Reporting with Hills Pride

The Trailblazer

Reporting with Hills Pride

The Trailblazer

Reporting with Hills Pride

The Trailblazer

Roses Are Red

Valentine’s Day, now a celebration of romance and a holiday covered in pristine roses and corny cards, stems from the ancient Roman holiday of Lupercalia. Observed on February 13th – 15th during Pre-Christian Rome, Lupercalia was meant to purify Rome and leave it in health and fertility. Going along with the fertility theme, men wearing goatskins would go around the city, striking women who wished to conceive a child. The women wouldn’t shy away because they believed it would help them to conceive.

Nearly 300 years later, on February 14th, a Roman priest called Valentine was executed. The Emperor at the time, Claudius II was worried that his soldiers were not committed to fighting because they kept getting married and didn’t want to abandon their wives. Valentine recognized that these men were in love and continued to perform weddings in secret. He was found out and imprisoned, during which time he cured his jailor’s daughter of her blindness and became fast friends with her. Before his execution, he left her a letter signed “From Your Valentine.”

At this time in Rome, Christianity was still fairly new, so the Feast of Lupercalia was still going on. Because Valentine’s death occurred during Lupercalia, Valentine’s name became associated with romance because he died for the marriage of young people in love.

As Christianity grew in Rome, many Christians felt threatened by old pagan traditions. In 496, the Pope declared that February 14th would be the feast of St. Valentine, or St. Valentine’s Day, no longer Lupercalia.

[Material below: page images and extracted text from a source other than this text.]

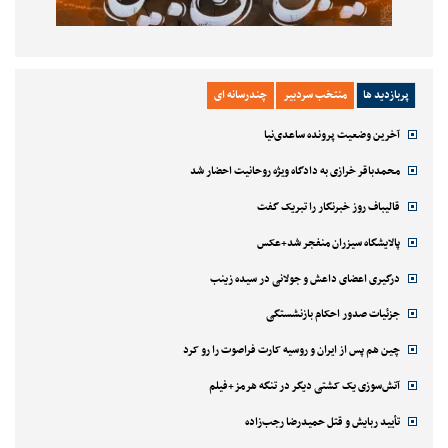
پربازدید ها
منتخب سردبیر
چندرسانه ای
آخرین وضعیت پرونده ساعدی‌نیا
محمدباقر خرازی به دادگاه ویژه روحانیت احضار شد
قالیباف روز خبرنگار را تبریک گفت
پالایشگاه سیزران منفجر شد+عکس
درگیری اعضای داعش و جولانی در سیده زینب
جزئیات صدور احکام بازنشستگی
چین هم پس از ایران و روسیه کارت فراصوت را رو کرد
آتش‌سوزی یک کشتی دیگر در تنگه هرمز+فیلم
تأیید ربایش و قتل حمیدرضا رجب‌زاده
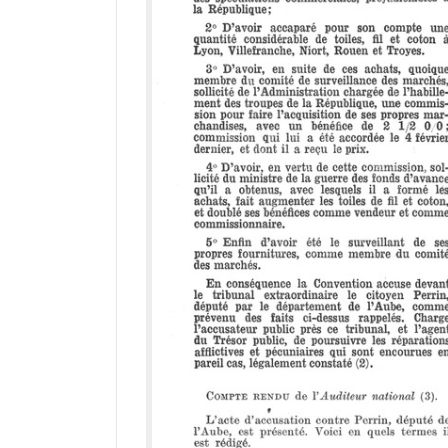
a
d
o
r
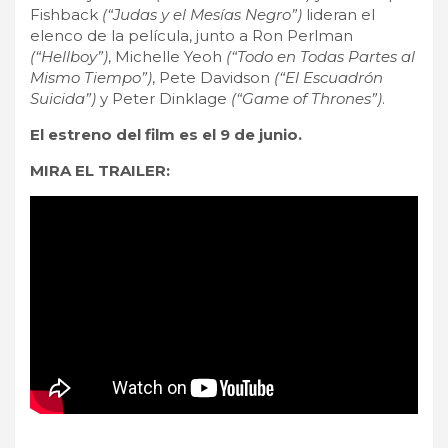
Fishback
(“Judas y el Mesías Negro”)
lideran el
elenco de la película, junto a Ron Perlman
(“Hellboy”)
, Michelle Yeoh
(“Todo en Todas Partes al
Mismo Tiempo”)
, Pete Davidson
(“El Escuadrón
Suicida”)
y Peter Dinklage
(“Game of Thrones”)
.
El estreno del film es el 9 de junio.
MIRA EL TRAILER:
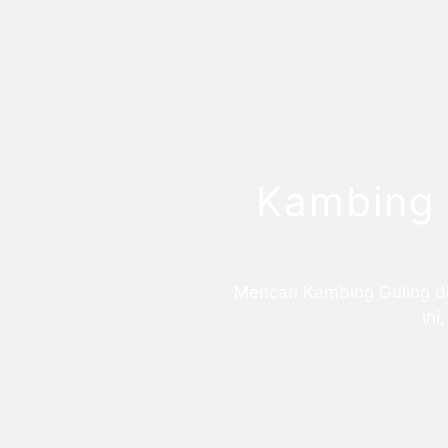
Kambing 
Mencari Kambing Guling di
ini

Around 500 years ago, Valentine’s Day references started to appear, love letters and poems were written, and cards with frilly edges were sent. The commercialized holiday we know now first appeared during the Victorian Era in England, in which Valentine’s Day became so huge that cards began to be manufactured in factories, often made with real lace and ribbons.

 

Valentine’s Day Today:

224 million roses grown for Valentine’s Day

$13.2 billion spent on Valentine’s Day

6 million people expecting or planning a marriage proposal on Valentine’s Day

145 million Valentine’s Day cards purchased

 

This Valentine’s Day, remember the holiday is not about commercialized cards and discounted chocolate, but rather about showing your sweetheart how much they mean to you (without the goat meat).